Normally I wouldn’t expose my garbage in public, but see the picture taken at the beginning of January 2019. Happy NEW Year! Time for a New Year’s resolution.

Plastics collected between July and December 2018.


Okay…so that was our assessment period. This was a time to look at what was in our garbage and try to figure out what to do differently. We had plastic bottles from our various cleaning supplies, produce and takeout food containers, plastic wrappings from meat and other products and Styrofoam packing. I felt completely overwhelmed, discouraged and embarrassed.

Not to be defeated, I decided we should continue the experiment and see if we could improve and reduce our use of plastics for the next 6 months from January to June 2019.

We avoided purchasing any new plastic products. We also decided that we would reduce our purchasing of new things as much as possible. If we needed something we checked the free store or the thrift store. We always remembered our cloth shopping bags and began using the lightweight net bags for produce/nuts. We took our own containers to fill with nuts, seeds, grains and processed meats. We shopped in places that had bulk bins, checked out the Whitehorse Potluck Food Co-Op for sources of shampoo and other supplies in bulk and bought unpackaged Yukon made soaps. When we did find ourselves buying frozen berries or chocolate covered almonds in those resealable, heavier weight plastic bags, we reused the bags for other food storage.

Plastics collected between January and June of 2019.


When preparing food for community events or meetings, I insisted on preparing vegetables and fruits from scratch and avoided the pre-­prepared, cut up produce in plastic containers. No Styrofoam cups or plates were allowed. Instead of using plastic wrap to cover food temporarily, we used tea towels or for longer storage, beeswax food cover wraps. My friends and I experimented with making them from old cotton pillowcases. Recently I needed some mayonnaise, and decided to make it from scratch in a blender.
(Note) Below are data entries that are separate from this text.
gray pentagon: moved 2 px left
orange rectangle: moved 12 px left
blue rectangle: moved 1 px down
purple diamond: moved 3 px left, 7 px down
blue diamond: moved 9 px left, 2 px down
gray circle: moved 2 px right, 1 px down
It’s easy, tasty and cheap and is stored in a glass container avoiding the plastic container.

I admit…There wasn’t all that much improvement with the latest collection of plastic stuff. We did reduce our use of those clear plastic produce containers and now buy greens or other produce unwrapped. We started an early crop of lettuce and arugula under some grow lights in February, which were transplanted and now producing lots of greens in our outdoor raised bed. I continue to look at every purchase with the 7 R’s in mind.
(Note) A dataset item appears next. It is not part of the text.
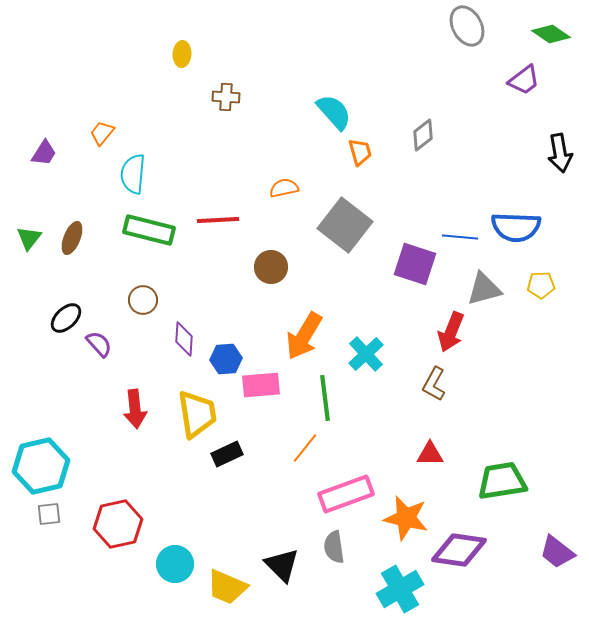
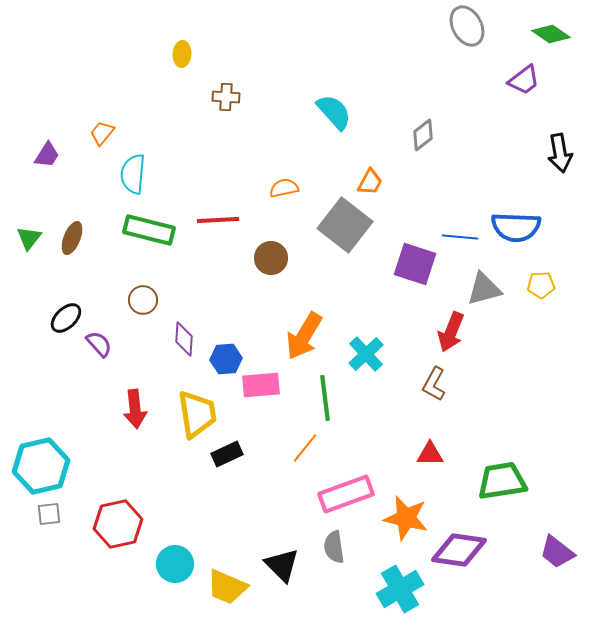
orange trapezoid at (360, 152): moved 10 px right, 30 px down; rotated 44 degrees clockwise
purple trapezoid at (44, 153): moved 3 px right, 2 px down
brown circle at (271, 267): moved 9 px up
Consider the following diagram:

We’ve had lots of interesting discussions with family, friends, neighbours and strangers. My husband often has to drag me away from conversations with complete strangers in the store, restaurant or at the fruit stand exchanging ideas or offering them one of my cloth bags.

Individually and as a family unit there is much we can do to reduce our use of plastics, especially single use plastics like bags, wrapping, straws, lids, plates, food containers and take-­out Styrofoam trays.

But I think what is truly needed is for all of us to pressure our governments at all levels to develop policies and practices that encourage the 7 R’s outlined above.

We need to pressure manufacturers and marketers of consumer goods to reconsider packaging to eliminate or replace plastics. It’s not easy but let’s tackle this together.

How about joining me in a NO PLASTICS MONTH for July? No excuses…Take the first step and just try! Every bit counts.